Our analysis showed that, while at early times the quasi-probability distribution remains relatively localized, at late times it develops a multimodal structure with several localized peaks (see Fig. 1). This delocalization is indicative of the entanglement being non-Gaussian in nature, which suggests that any approximate method beyond the mean-field which would limit itself to only the first and second moments of neutrino observables, may not be sufficient to describe the long-term evolution of this system.
Finally, based on the phase space analysis, this paper proposes a new method for approximating the exact evolution of the interacting neutrino system. In this method, the exact quantum mechanical many-body problem is mapped on to a statistical sampling of ‘mean-field’ problems, with a Gaussian distribution of initial conditions around the exact starting point of the evolution. This approach amounts to approximating the quantum mechanical expectation values of the neutrino observances using statistical averages of their classical counterparts, which are obtained by independently evolving a large set of mean-field equations with the Gaussian-distributed initial conditions.
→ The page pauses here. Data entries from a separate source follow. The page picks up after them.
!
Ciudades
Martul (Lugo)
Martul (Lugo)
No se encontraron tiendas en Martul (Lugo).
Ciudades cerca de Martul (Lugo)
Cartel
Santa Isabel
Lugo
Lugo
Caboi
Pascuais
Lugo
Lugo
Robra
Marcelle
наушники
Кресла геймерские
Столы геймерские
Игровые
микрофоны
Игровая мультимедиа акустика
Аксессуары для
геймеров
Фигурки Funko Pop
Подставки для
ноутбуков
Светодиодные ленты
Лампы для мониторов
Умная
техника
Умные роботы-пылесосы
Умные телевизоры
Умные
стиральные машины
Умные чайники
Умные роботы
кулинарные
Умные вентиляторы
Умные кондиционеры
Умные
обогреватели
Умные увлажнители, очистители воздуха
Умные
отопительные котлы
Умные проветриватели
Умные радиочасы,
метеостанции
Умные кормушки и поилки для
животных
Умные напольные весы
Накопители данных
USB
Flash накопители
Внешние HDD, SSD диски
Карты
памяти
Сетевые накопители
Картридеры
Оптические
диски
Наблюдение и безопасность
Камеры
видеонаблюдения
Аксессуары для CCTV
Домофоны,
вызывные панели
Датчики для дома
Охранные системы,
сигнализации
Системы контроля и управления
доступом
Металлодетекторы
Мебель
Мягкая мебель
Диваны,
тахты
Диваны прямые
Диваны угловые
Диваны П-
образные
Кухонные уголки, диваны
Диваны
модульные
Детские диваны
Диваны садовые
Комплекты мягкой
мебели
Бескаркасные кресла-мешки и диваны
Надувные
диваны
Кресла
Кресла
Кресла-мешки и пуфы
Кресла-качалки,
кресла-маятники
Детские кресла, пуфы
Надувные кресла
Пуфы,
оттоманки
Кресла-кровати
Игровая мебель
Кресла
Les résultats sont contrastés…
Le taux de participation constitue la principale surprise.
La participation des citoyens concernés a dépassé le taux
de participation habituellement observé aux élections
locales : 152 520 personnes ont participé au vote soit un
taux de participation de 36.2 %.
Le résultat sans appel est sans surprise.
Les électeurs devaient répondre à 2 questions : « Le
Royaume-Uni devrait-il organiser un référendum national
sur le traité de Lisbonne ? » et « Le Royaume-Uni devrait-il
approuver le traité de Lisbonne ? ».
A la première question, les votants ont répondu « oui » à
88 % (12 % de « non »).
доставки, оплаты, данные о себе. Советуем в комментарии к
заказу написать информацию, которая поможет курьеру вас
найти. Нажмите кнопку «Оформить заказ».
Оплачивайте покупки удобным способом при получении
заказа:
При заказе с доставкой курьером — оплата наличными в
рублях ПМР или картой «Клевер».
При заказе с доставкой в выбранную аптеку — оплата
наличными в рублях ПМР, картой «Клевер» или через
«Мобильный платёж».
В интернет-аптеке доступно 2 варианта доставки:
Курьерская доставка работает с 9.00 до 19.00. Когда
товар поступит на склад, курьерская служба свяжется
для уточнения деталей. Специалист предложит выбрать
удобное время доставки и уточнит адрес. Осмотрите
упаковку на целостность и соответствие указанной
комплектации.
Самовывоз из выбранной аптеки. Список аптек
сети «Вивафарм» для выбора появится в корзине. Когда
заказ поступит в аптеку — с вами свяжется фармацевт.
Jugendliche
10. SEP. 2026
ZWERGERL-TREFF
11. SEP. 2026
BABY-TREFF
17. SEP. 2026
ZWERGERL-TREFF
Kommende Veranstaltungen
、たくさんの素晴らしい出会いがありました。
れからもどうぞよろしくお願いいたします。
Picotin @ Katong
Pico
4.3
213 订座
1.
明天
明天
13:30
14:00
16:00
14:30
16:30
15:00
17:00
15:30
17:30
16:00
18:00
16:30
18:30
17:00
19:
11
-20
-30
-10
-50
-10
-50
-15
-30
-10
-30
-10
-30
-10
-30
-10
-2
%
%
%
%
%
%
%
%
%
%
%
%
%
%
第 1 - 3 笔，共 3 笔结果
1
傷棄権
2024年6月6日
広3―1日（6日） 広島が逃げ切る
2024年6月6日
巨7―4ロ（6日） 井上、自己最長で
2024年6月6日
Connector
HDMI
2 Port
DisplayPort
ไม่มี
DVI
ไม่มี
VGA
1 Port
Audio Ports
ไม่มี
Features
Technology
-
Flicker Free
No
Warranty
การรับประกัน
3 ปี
The phase-space approach with distributed initial conditions provides a simple and accurate method to describe the gross features of the neutrino flavor evolution and entanglement in the exact problem (e.g., see Fig. 2 for a comparison of neutrino flavor evolution solutions obtained using the different numerical approaches). Due to its simplicity, it is possible that this method could be more easily scalable for calculations with larger numbers of neutrinos, compared to the other approaches that go beyond the mean field. This will be explored in future work.